A customer looking for a home renovation, for example, can reach out to a contractor with detailed specs or even architectural plans, allowing the contractor to qualify the project and themselves without wasting everyone’s time going blind into a phone call or a site visit.

Of course, email has a reputation from both consumer and business perspectives for being slow—and sometimes a “black hole”—eroding any reputation for speed or reliability. Most of our inboxes are crowded with marketing, spam and other unread messages. Email inboxes have become the place where once pressing conversations now go to wither and die, drowned by white noise.

#3 Fill Out a Form

The ubiquitous “website contact form” has for years been the darling of marketers obsessed with building web-based marketing funnels whose performance is highly measurable. Every little detail of the design, copy and colors can be tweaked and evaluated “objectively” giving a bit of scientific rigor to the craft.

For consumers, forms are convenient in the sense that they are like email: we fill them out on our own time, submit enough info to qualify both parties before further time is invested, etc. And we do so because a form is often the only option available on business websites besides a phone number. And that’s because, well, marketers 😊

Still, some consumers will balk at web forms—and web chat—for their required fields, their impersonal nature, and the sense of a lack of privacy if sharing sensitive information on the web.

#4 Text You

Text messaging has become the go-to channel for interpersonal communication for many of us in our personal lives. If we need to arrange a get-together among friends or find out if a family member needs something from the store, we text.

image

The convenience and speed of getting things done by text is so alluring, it has naturally colonized our expectations of business communications, as well. For the last-minute shopper who wants to know if your store carries a certain product or if your florist shop can put together a dozen roses by 4 o’clock, it’s ideal—and increasingly expected—that they can text you for that information.

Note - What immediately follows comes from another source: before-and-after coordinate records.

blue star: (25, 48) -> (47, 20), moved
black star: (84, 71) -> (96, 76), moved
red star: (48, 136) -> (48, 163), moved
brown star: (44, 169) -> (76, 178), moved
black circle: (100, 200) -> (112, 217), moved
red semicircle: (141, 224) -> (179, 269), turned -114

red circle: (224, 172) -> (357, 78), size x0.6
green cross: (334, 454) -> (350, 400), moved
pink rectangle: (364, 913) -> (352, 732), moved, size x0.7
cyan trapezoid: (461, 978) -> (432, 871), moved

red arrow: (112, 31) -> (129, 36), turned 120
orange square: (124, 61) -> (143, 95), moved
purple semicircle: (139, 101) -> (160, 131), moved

The reliability of text messaging comes down to how businesses implement it. Those who buy into the power of text only for bulk text “marketing” and fail to engage two-way communication with customers risk eroding tthe value of the channel—and miss a very big opportunity, indeed.

#5 Text a Competitor

Which brings us to the fifth thing a customer would rather do than call your business, and that, of course, is text a competitor. Oof.

But it’s hard to overstate how compelling text messaging is as a channel—for consumers and businesses alike. And yet, many businesses have yet to embrace the medium. Well, they shouldn’t be surprised then when a potential customer who’s waiting for a call or email starts texting with a competitor and decides that the competitor is easier to do business with.

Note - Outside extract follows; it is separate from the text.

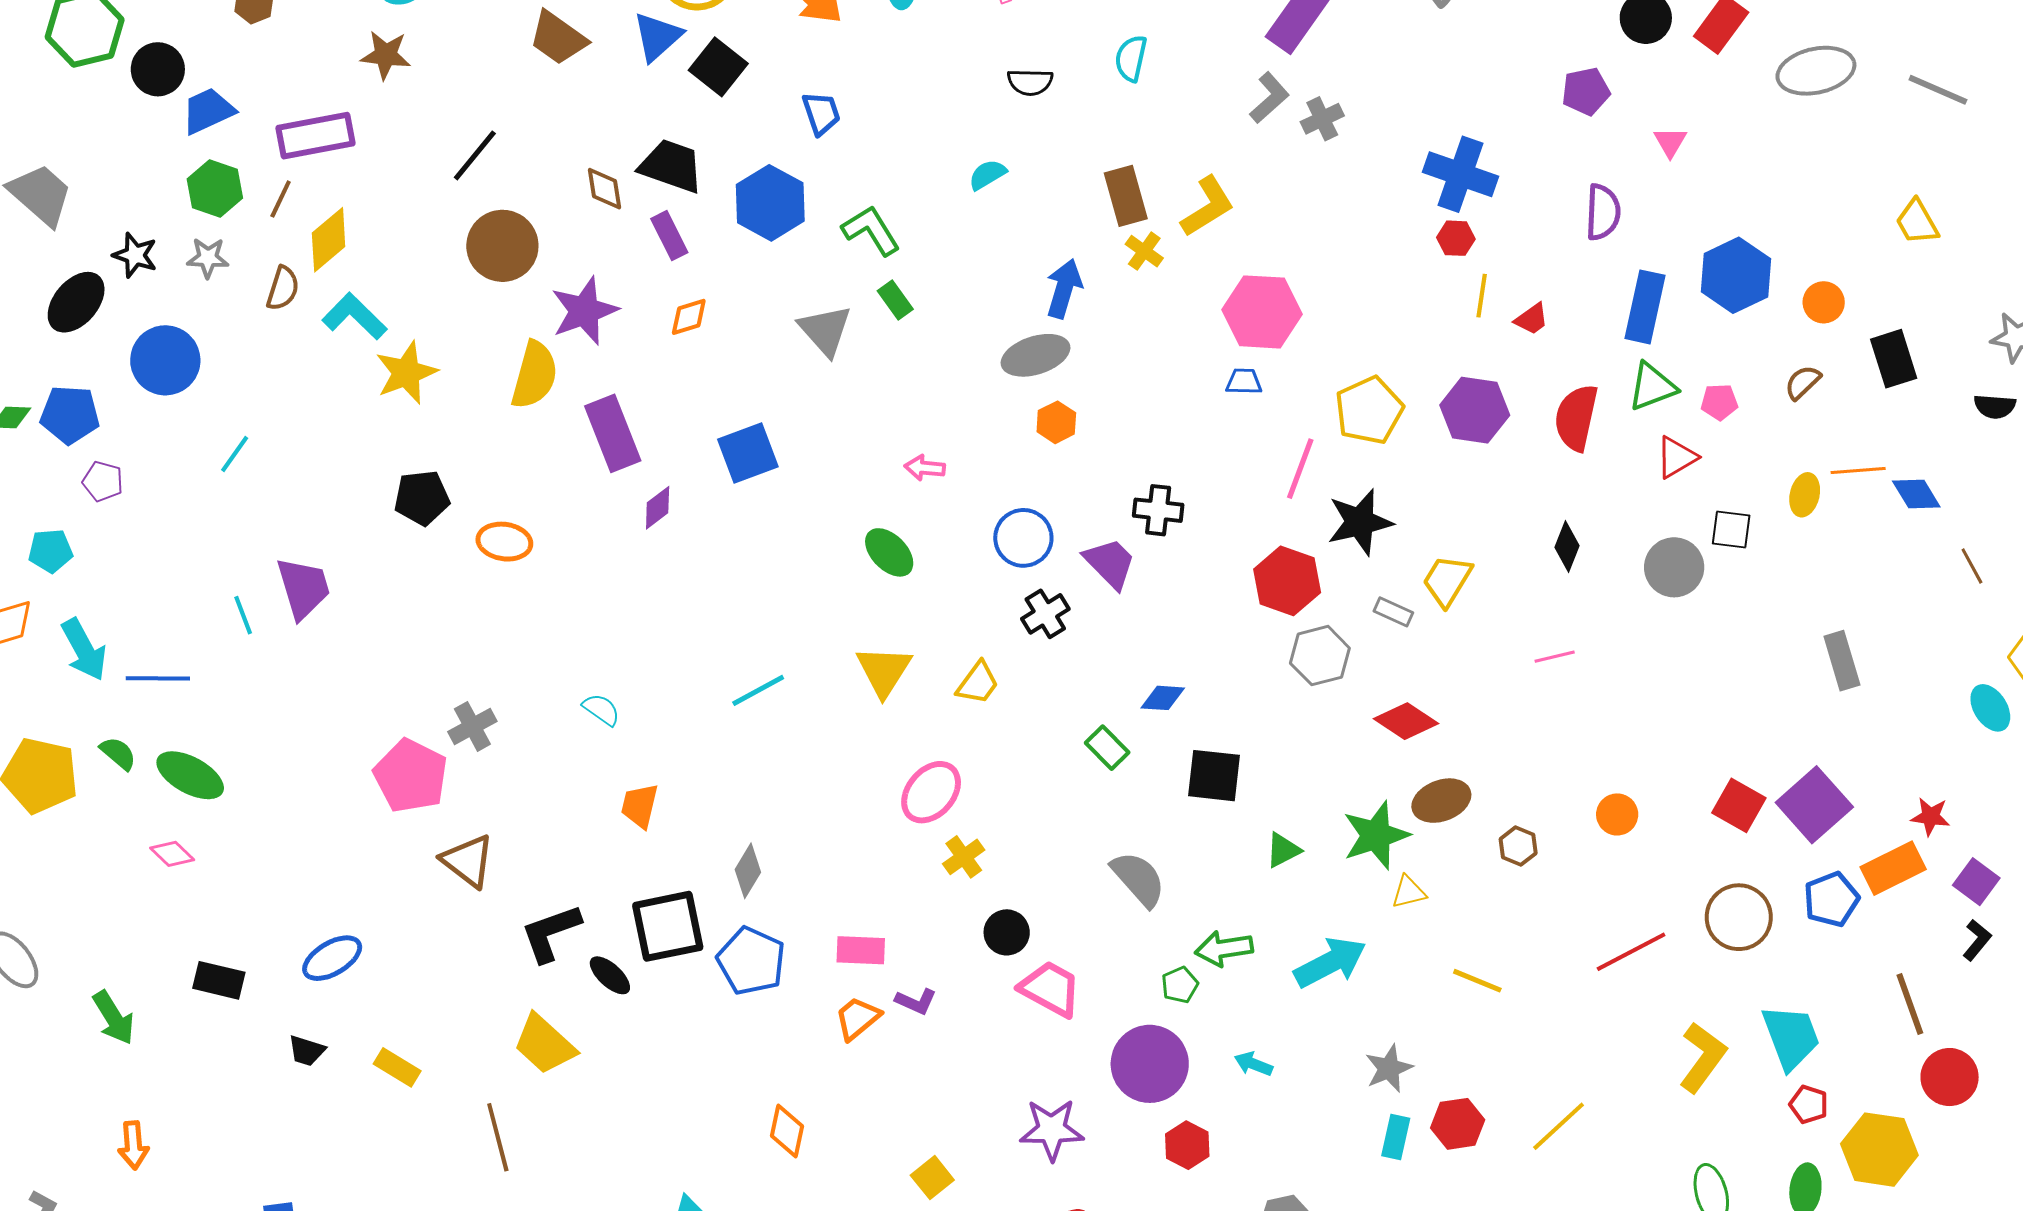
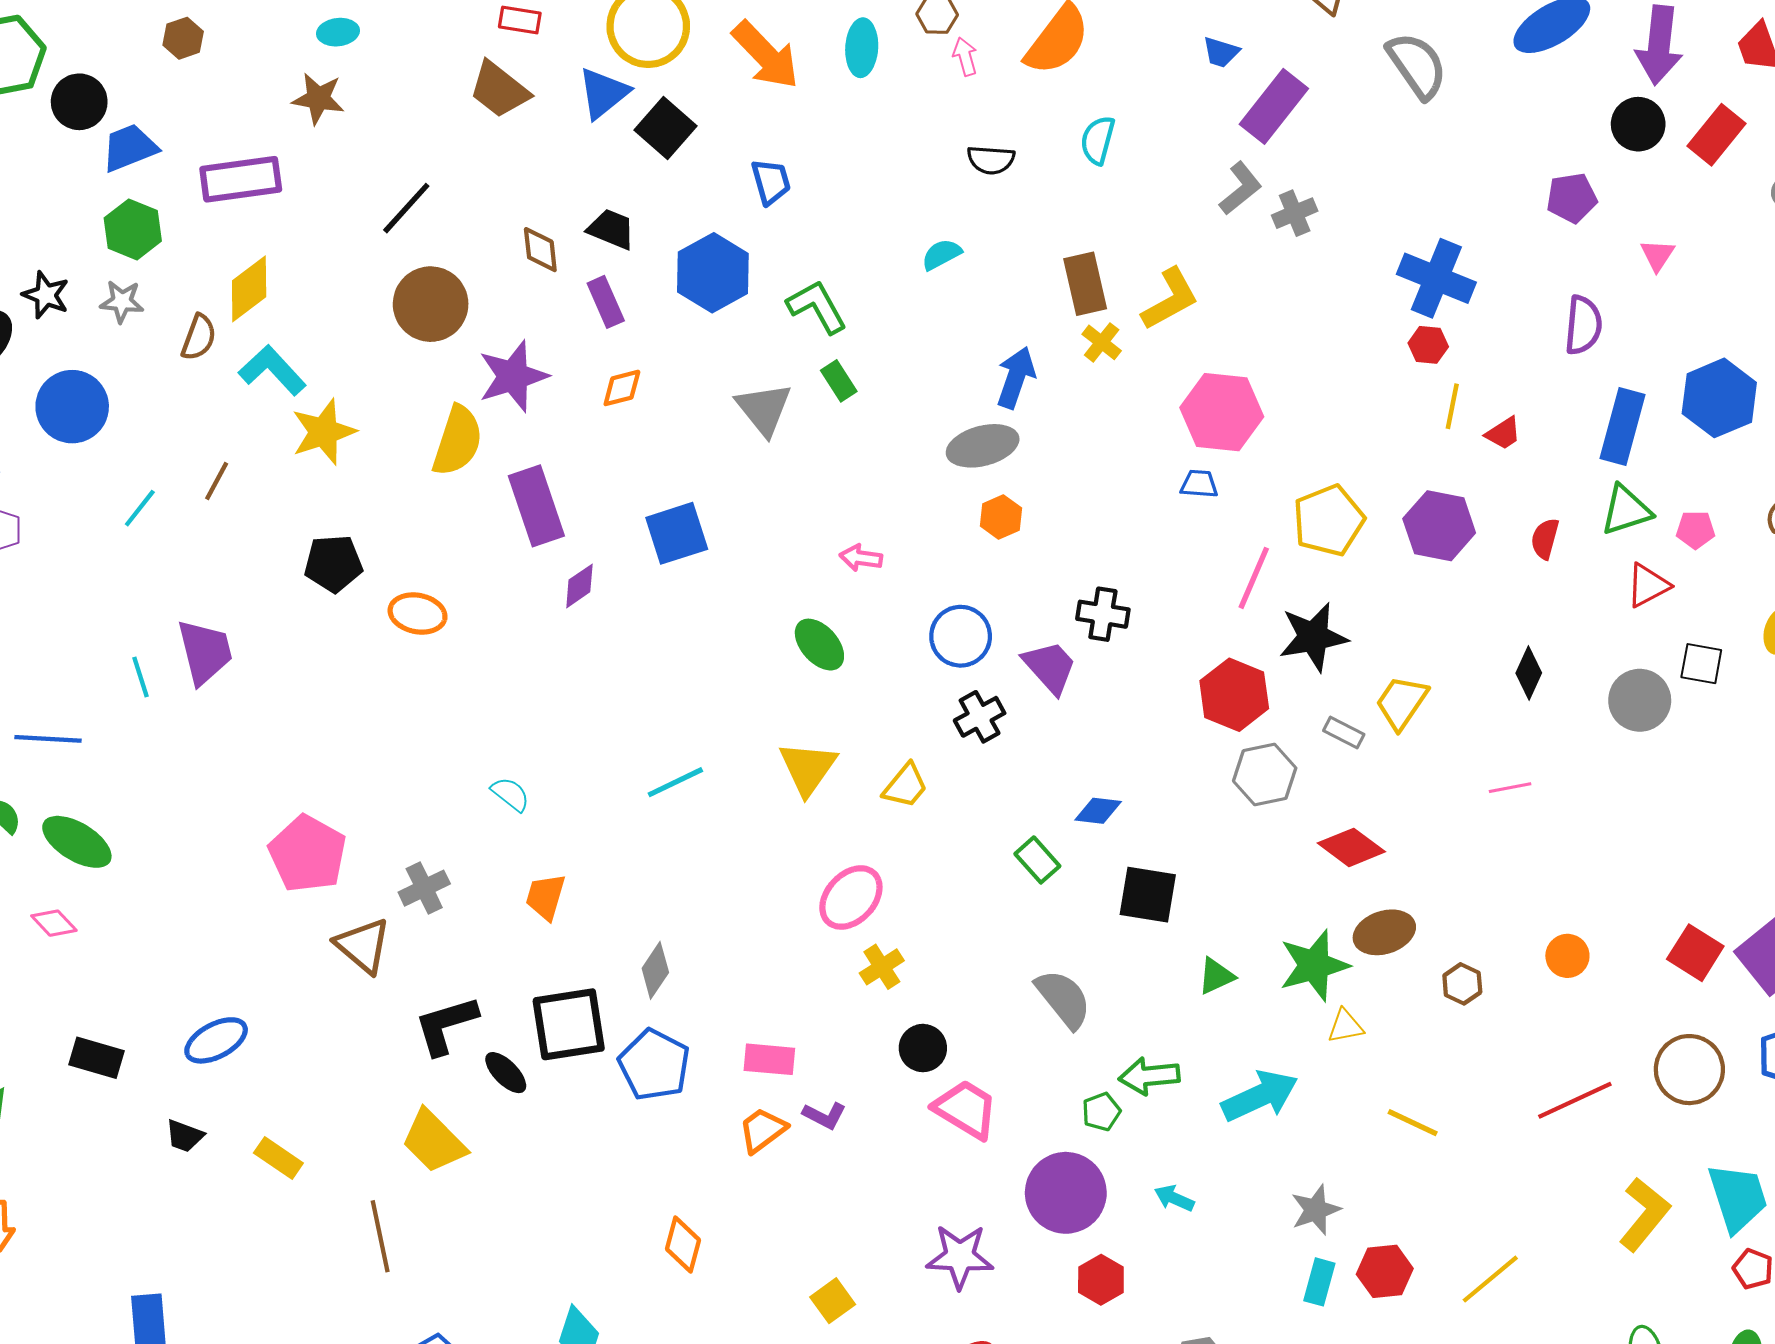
black trapezoid: (671, 166) -> (611, 229), size x0.7
brown line: (281, 199) -> (217, 481), moved
red semicircle: (1576, 418) -> (1545, 539), size x0.6
gray cross: (472, 726) -> (424, 888), moved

Business Texting For the Win-Win

At Switchbird, of course, we’re biased in favor of text messaging. But we chose that bias for a reason. In fact, we love text messaging from the business owner’s perspective for many reasons: it’s preferred by consumers, has extremely high open and engagement rates, the conversations can be shared across your team, operations can be scaled with templates and automations, and at the end of the day, your customer data and relationships are owned by you, not Facebook or Google.

So while you’re waiting for your next customer call, a good thought exercise might be to consider whether your business has the optimal channels and tools in place to make the most of every opportunity out there—especially the ones that might not come calling.